How to complete this task:
Only one span is wanted from the lines below: from the one with "or other organizations" up to and including the one with "With optical filters". Copy it exactly, without images.

Extracted page text data
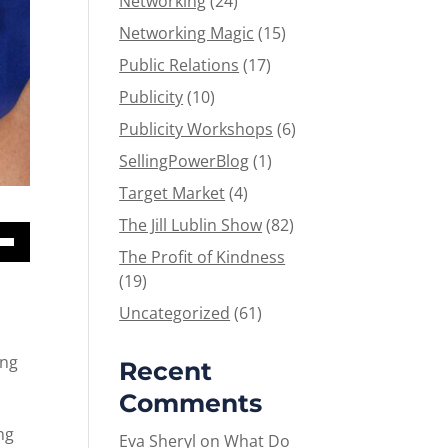
Networking
(24)
Networking Magic
(15)
Public Relations
(17)
Publicity
(10)
Publicity Workshops
(6)
SellingPowerBlog
(1)
Target Market
(4)
The Jill Lublin Show
(82)
The Profit of Kindness
Down
(19)
w
Uncategorized
(61)
ease
ing
Recent
Comments
ease
me.
ng
Eva Sheryl
on
What Do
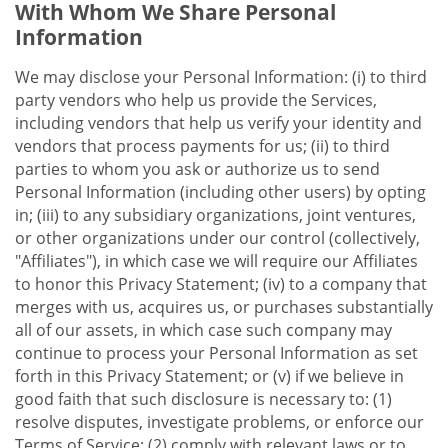
With Whom We Share Personal
Information
We may disclose your Personal Information: (i) to third
party vendors who help us provide the Services,
including vendors that help us verify your identity and
vendors that process payments for us; (ii) to third
parties to whom you ask or authorize us to send
Personal Information (including other users) by opting
in; (iii) to any subsidiary organizations, joint ventures,
or other organizations under our control (collectively,
"Affiliates"), in which case we will require our Affiliates
to honor this Privacy Statement; (iv) to a company that
merges with us, acquires us, or purchases substantially
all of our assets, in which case such company may
continue to process your Personal Information as set
forth in this Privacy Statement; or (v) if we believe in
good faith that such disclosure is necessary to: (1)
resolve disputes, investigate problems, or enforce our
Terms of Service; (2) comply with relevant laws or to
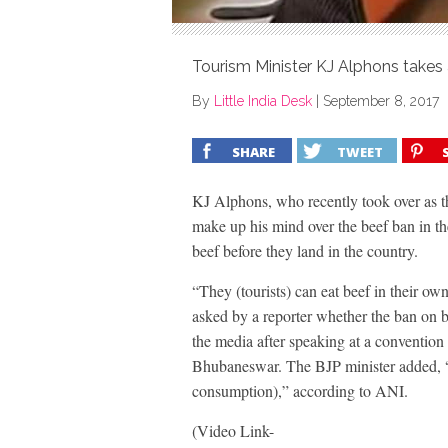
Tourism Minister KJ Alphons takes a
By
Little India Desk
|
September 8, 2017
SHARE
TWEET
KJ Alphons, who recently took over as th
make up his mind over the beef ban in the
beef before they land in the country.
“They (tourists) can eat beef in their 
asked by a reporter whether the ban on b
the media after speaking at a convention
Bhubaneswar. The BJP minister added, “I 
consumption),” according to ANI.
(Video Link-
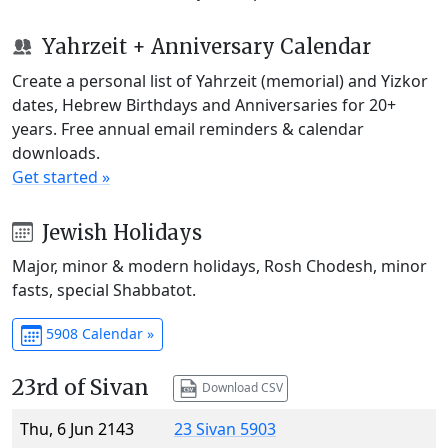
Yahrzeit + Anniversary Calendar
Create a personal list of Yahrzeit (memorial) and Yizkor
dates, Hebrew Birthdays and Anniversaries for 20+
years. Free annual email reminders & calendar
downloads.
Get started »
Jewish Holidays
Major, minor & modern holidays, Rosh Chodesh, minor
fasts, special Shabbatot.
5908 Calendar »
23rd of Sivan
Download CSV
Thu, 6 Jun 2143
23 Sivan 5903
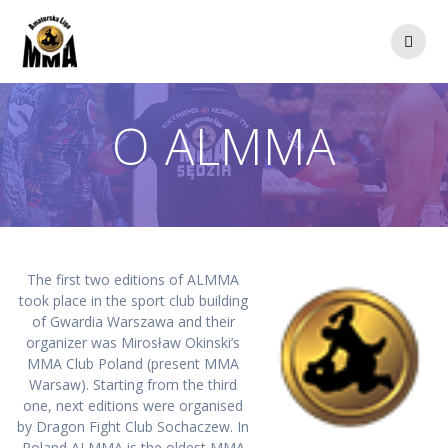
Przejdź
do
treści
O ALMMA
The first two editions of ALMMA
took place in the sport club building
of Gwardia Warszawa and their
organizer was Mirosław Okinski’s
MMA Club Poland (present MMA
Warsaw). Starting from the third
one, next editions were organised
by Dragon Fight Club Sochaczew. In
Poland ALMMA is the oldest MMA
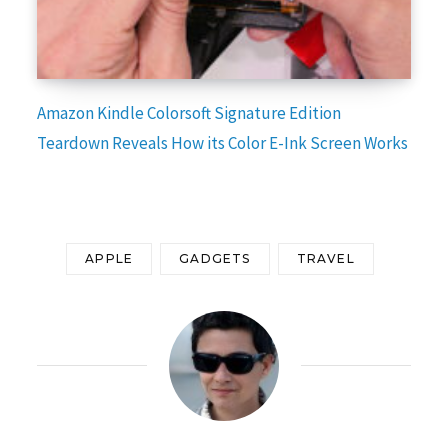
Amazon Kindle Colorsoft Signature Edition
Teardown Reveals How its Color E-Ink Screen Works
APPLE
GADGETS
TRAVEL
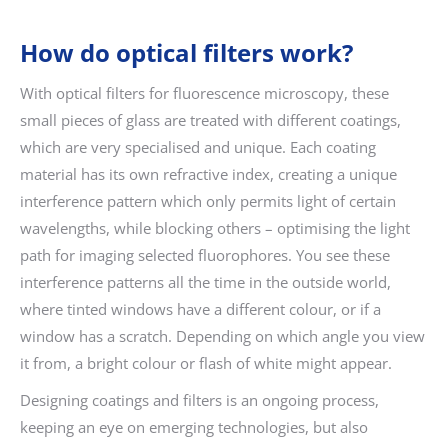
How do optical filters work?
With optical filters for fluorescence microscopy, these
small pieces of glass are treated with different coatings,
which are very specialised and unique. Each coating
material has its own refractive index, creating a unique
interference pattern which only permits light of certain
wavelengths, while blocking others – optimising the light
path for imaging selected fluorophores. You see these
interference patterns all the time in the outside world,
where tinted windows have a different colour, or if a
window has a scratch. Depending on which angle you view
it from, a bright colour or flash of white might appear.
Designing coatings and filters is an ongoing process,
keeping an eye on emerging technologies, but also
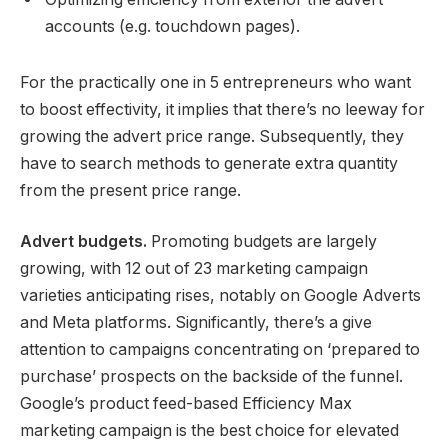
accounts (e.g. touchdown pages).
For the practically one in 5 entrepreneurs who want
to boost effectivity, it implies that there’s no leeway for
growing the advert price range. Subsequently, they
have to search methods to generate extra quantity
from the present price range.
Advert budgets.
Promoting budgets are largely
growing, with 12 out of 23 marketing campaign
varieties anticipating rises, notably on Google Adverts
and Meta platforms. Significantly, there’s a give
attention to campaigns concentrating on ‘prepared to
purchase’ prospects on the backside of the funnel.
Google’s product feed-based Efficiency Max
marketing campaign is the best choice for elevated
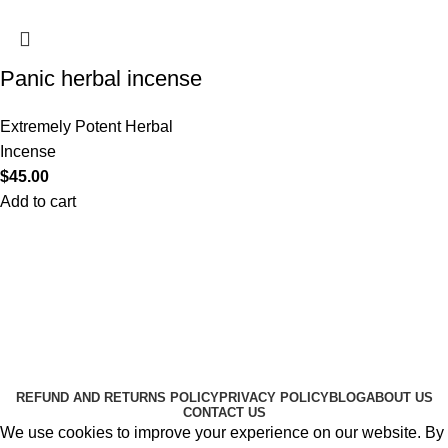
Panic herbal incense
Extremely Potent Herbal
Incense
$
45.00
Add to cart
Useful Links
About Us
Contact Us
K2 SPICE ONLINE STORE © 2024. ALL RIGHTS
RESERVED
REFUND AND RETURNS POLICY
PRIVACY POLICY
BLOG
ABOUT US
CONTACT US
We use cookies to improve your experience on our website. By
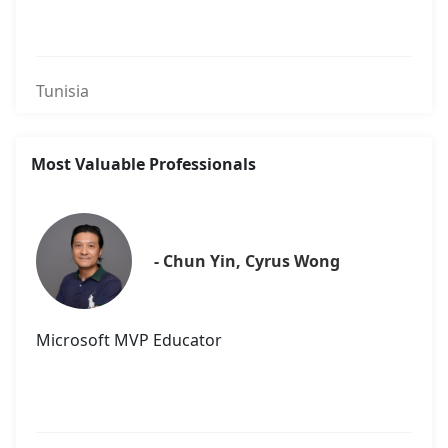
Tunisia
Most Valuable Professionals
- Chun Yin, Cyrus Wong
Microsoft MVP Educator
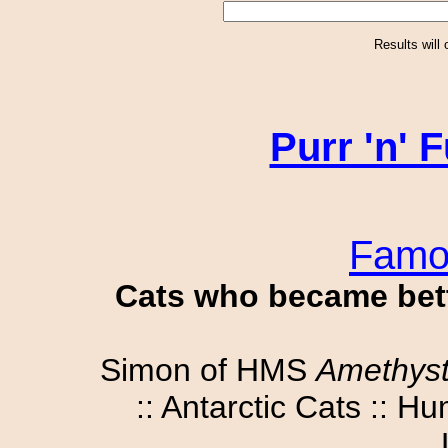
Results will
Purr 'n'
Famo
Cats who became bet
Simon of HMS
Amethys
:: Antarctic Cats :: 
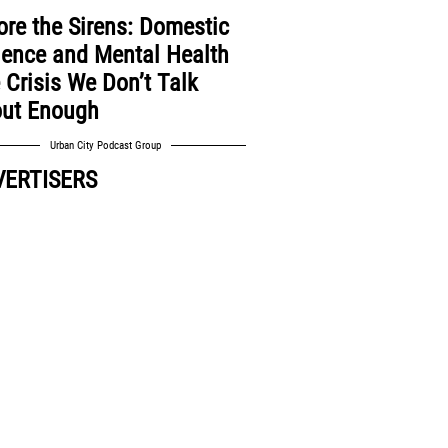
ore the Sirens: Domestic
lence and Mental Health
 Crisis We Don’t Talk
ut Enough
Urban City Podcast Group
VERTISERS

Response area:
or other organizations under our control (collectively,
"Affiliates"), in which case we will require our Affiliates
to honor this Privacy Statement; (iv) to a company that
merges with us, acquires us, or purchases substantially
all of our assets, in which case such company may
continue to process your Personal Information as set
forth in this Privacy Statement; or (v) if we believe in
good faith that such disclosure is necessary to: (1)
resolve disputes, investigate problems, or enforce our
Terms of Service; (2) comply with relevant laws or to
Tourism Minister KJ Alphons takes a
By
Little India Desk
|
September 8, 2017
SHARE
TWEET
KJ Alphons, who recently took over as th
make up his mind over the beef ban in the
beef before they land in the country.
“They (tourists) can eat beef in their 
asked by a reporter whether the ban on b
the media after speaking at a convention
Bhubaneswar. The BJP minister added, “I 
consumption),” according to ANI.
(Video Link-
Yahrzeit + Anniversary Calendar
Create a personal list of Yahrzeit (memorial) and Yizkor
dates, Hebrew Birthdays and Anniversaries for 20+
years. Free annual email reminders & calendar
downloads.
Get started »
Jewish Holidays
Major, minor & modern holidays, Rosh Chodesh, minor
fasts, special Shabbatot.
5908 Calendar »
23rd of Sivan
Download CSV
Thu, 6 Jun 2143
23 Sivan 5903
Przejdź
do
treści
O ALMMA
The first two editions of ALMMA
took place in the sport club building
of Gwardia Warszawa and their
organizer was Mirosław Okinski’s
MMA Club Poland (present MMA
Warsaw). Starting from the third
one, next editions were organised
by Dragon Fight Club Sochaczew. In
Poland ALMMA is the oldest MMA
Amazon Kindle Colorsoft Signature Edition
Teardown Reveals How its Color E-Ink Screen Works
APPLE
GADGETS
TRAVEL
How do optical filters work?
With optical filters for fluorescence microscopy, these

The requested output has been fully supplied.